Pilates Relieves Back Pain

Be Kind to Your Spine: Give it Pilates

A research article published in the Journal of Orthopedic and Sports Physical Therapy showed that Pilates-based therapeutic exercise significantly decreased pain and disability in patients with chronic low back pain (J Orthop Sports Phys Ther 2006; 36:472-484).

No surgery! No medications! And something that makes you feel good while you are doing it. But it isn’t quick. And it will cost a modest amount of money. In the research article, subjects with low back pain participated in three hours of supervised Pilates per week for a month. But the positive results lasted over a 12-month follow-up period. At LNK Pilates, we recommend clients with back pain take Pilates twice a week, starting with private instruction to learn proper technique.

Why does Pilates work? Your spine is an amazing biomechanical structure that works smoothly and efficiently with correct postural alignment and motor control. Activities of daily living in the modern world sabotage our spine creating poor posture, muscle imbalance and inability to properly stabilize the spine during movement. It’s no wonder that back pain is the second most common cause for visiting the doctor!

Pilates works in a variety of ways.

First, Pilates strengthens the deep muscles that stabilize the spine.

Called local stabilizers, these muscles don’t move the spine-at least not much-but play a critical role in stabilizing the boney structures of the spine during movement.

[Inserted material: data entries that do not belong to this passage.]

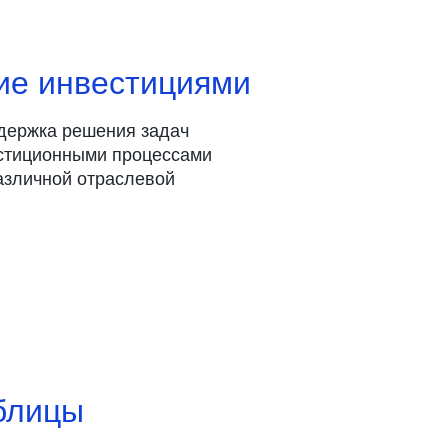
ие инвестициями
держка решения задач
стиционными процессами
азличной отраслевой
блицы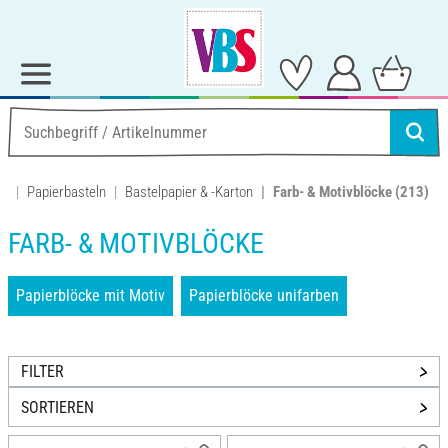
Papierbasteln
Bastelpapier & -Karton
Farb- & Motivblöcke
(213)
FARB- & MOTIVBLÖCKE
Papierblöcke mit Motiv
Papierblöcke unifarben
FILTER
SORTIEREN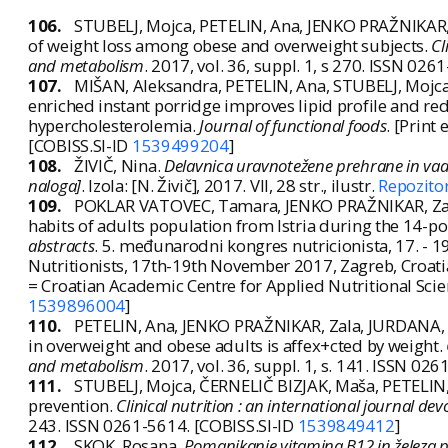
106.
STUBELJ, Mojca, PETELIN, Ana, JENKO PRAŽNIKAR, 
of weight loss among obese and overweight subjects.
Cl
and metabolism
. 2017, vol. 36, suppl. 1, s 270. ISSN 02
107.
MIŠAN, Aleksandra, PETELIN, Ana, STUBELJ, Mojca,
enriched instant porridge improves lipid profile and r
hypercholesterolemia.
Journal of functional foods
. [Print 
[COBISS.SI-ID
1539499204
]
108.
ŽIVIČ, Nina.
Delavnica uravnotežene prehrane in vadb
naloga]
. Izola: [N. Živič], 2017. VII, 28 str., ilustr.
Repozito
109.
POKLAR VATOVEC, Tamara, JENKO PRAŽNIKAR, Zala,
habits of adults population from Istria during the 14-
abstracts
. 5. međunarodni kongres nutricionista, 17. - 1
Nutritionists, 17th-19th November 2017, Zagreb, Croati
= Croatian Academic Centre for Applied Nutritional Scie
1539896004
]
110.
PETELIN, Ana, JENKO PRAŽNIKAR, Zala, JURDANA, 
in overweight and obese adults is affex+cted by weight.
and metabolism
. 2017, vol. 36, suppl. 1, s. 141. ISSN 02
111.
STUBELJ, Mojca, ČERNELIČ BIZJAK, Maša, PETELIN,
prevention.
Clinical nutrition : an international journal de
243. ISSN 0261-5614. [COBISS.SI-ID
1539849412
]
112.
SKOK, Rosana.
Pomanjkanje vitamina B12 in železa 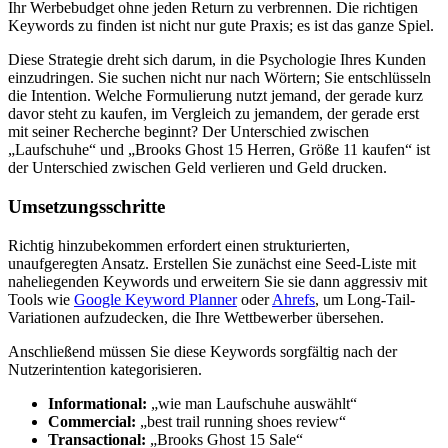
Ihr Werbebudget ohne jeden Return zu verbrennen. Die richtigen
Keywords zu finden ist nicht nur gute Praxis; es ist das ganze Spiel.
Diese Strategie dreht sich darum, in die Psychologie Ihres Kunden
einzudringen. Sie suchen nicht nur nach Wörtern; Sie entschlüsseln
die Intention. Welche Formulierung nutzt jemand, der gerade kurz
davor steht zu kaufen, im Vergleich zu jemandem, der gerade erst
mit seiner Recherche beginnt? Der Unterschied zwischen
„Laufschuhe“ und „Brooks Ghost 15 Herren, Größe 11 kaufen“ ist
der Unterschied zwischen Geld verlieren und Geld drucken.
Umsetzungsschritte
Richtig hinzubekommen erfordert einen strukturierten,
unaufgeregten Ansatz. Erstellen Sie zunächst eine Seed-Liste mit
naheliegenden Keywords und erweitern Sie sie dann aggressiv mit
Tools wie
Google Keyword Planner
oder
Ahrefs
, um Long-Tail-
Variationen aufzudecken, die Ihre Wettbewerber übersehen.
Anschließend müssen Sie diese Keywords sorgfältig nach der
Nutzerintention kategorisieren.
Informational:
„wie man Laufschuhe auswählt“
Commercial:
„best trail running shoes review“
Transactional:
„Brooks Ghost 15 Sale“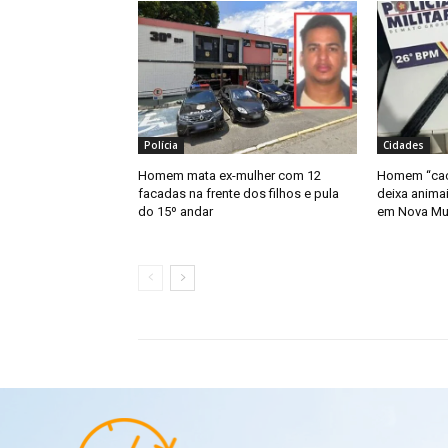
Polícia
Cidades
Homem mata ex-mulher com 12
Homem “caça
facadas na frente dos filhos e pula
deixa anima
do 15º andar
em Nova Mu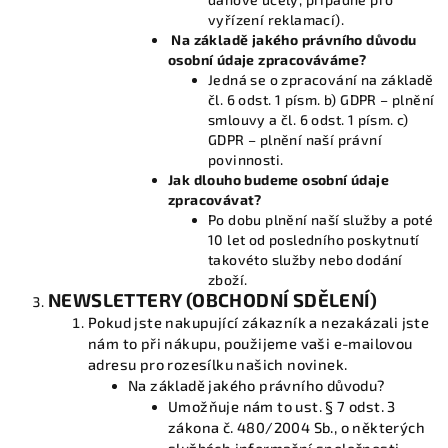
vyřízení reklamací).
Na základě jakého právního důvodu
osobní údaje zpracováváme?
Jedná se o zpracování na základě
čl. 6 odst. 1 písm. b) GDPR – plnění
smlouvy a čl. 6 odst. 1 písm. c)
GDPR – plnění naší právní
povinnosti.
Jak dlouho budeme osobní údaje
zpracovávat?
Po dobu plnění naší služby a poté
10 let od posledního poskytnutí
takovéto služby nebo dodání
zboží.
NEWSLETTERY (OBCHODNÍ SDĚLENÍ)
Pokud jste nakupující zákazník a nezakázali jste
nám to při nákupu, použijeme vaši e-mailovou
adresu pro rozesílku našich novinek.
Na základě jakého právního důvodu?
Umožňuje nám to ust. § 7 odst. 3
zákona č. 480/2004 Sb., o některých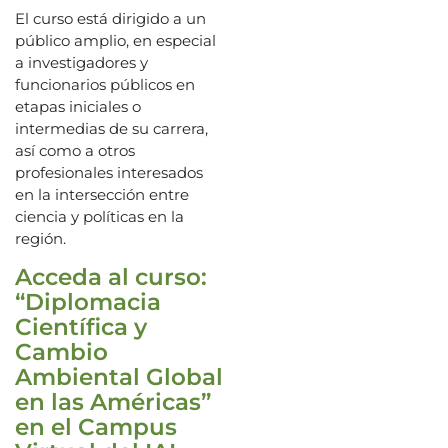
El curso está dirigido a un
público amplio, en especial
a investigadores y
funcionarios públicos en
etapas iniciales o
intermedias de su carrera,
así como a otros
profesionales interesados
en la intersección entre
ciencia y políticas en la
región.
Acceda al curso:
“Diplomacia
Científica y
Cambio
Ambiental Global
en las Américas”
en el Campus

If these muscles are not strong, the spine will be subject to excessive wear & tear when the global mobilizing muscles are activated. In Pilates, a key component of each exercise is teaching proper stabilization of the Core (spine, hip & shoulder girdle) while the body is moving.

Second, Pilates lengthens and strengthens opposing muscle groups.

For instance, the hamstrings in the back of the leg balance the quadriceps muscle in the front of the leg. If the hamstrings are shortened, they exert an abnormal pull on the pelvis and spine causing the back to “flatten” and lose some of its’ natural protection. Pilates lengthens the hamstrings allowing the back to maintain its’ natural curve.

Try sitting on the floor with your legs stretched out in front of you. Look at your low back in the mirror. If your back is flat or flexed, your hamstrings may be shortened. If you start to feel discomfort in the front of your legs near your hip joints shortly after you assume the position, your abdominal muscles may be weak causing your hip flexors to work overly hard to keep you sitting up straight. Just two examples of the havoc our modern day life can wreak upon our body!

Third, Pilates teaches you proper muscular activation.

If the muscles do not fire in the proper order when you move, there will be wear and tear on the spine. Weakness and dysfunction of the gluteal muscles can cause the low back to work harder than it should and exert an abnormal force on the lumbar spine.

This can be tested. Lie on your stomach and extend one leg into the air. If the movement is initiated by activating the muscles in the low back rather than the glutes, faulty movement patterns exist and may contribute to low back pain. In Pilates, we teach you how to move by cueing which muscles should be used at which time during a specific exercise.

Pilates works.

But like everything worth having, it takes time. On average, we recommend twice weekly sessions of 50 minutes for at least 10 weeks to feel a difference. In cases where disability is more severe, private instruction is recommended. As always, see your physician for diagnosis and medical treatment. But making Pilates part of your overall restorative health program will improve the way you look and feel.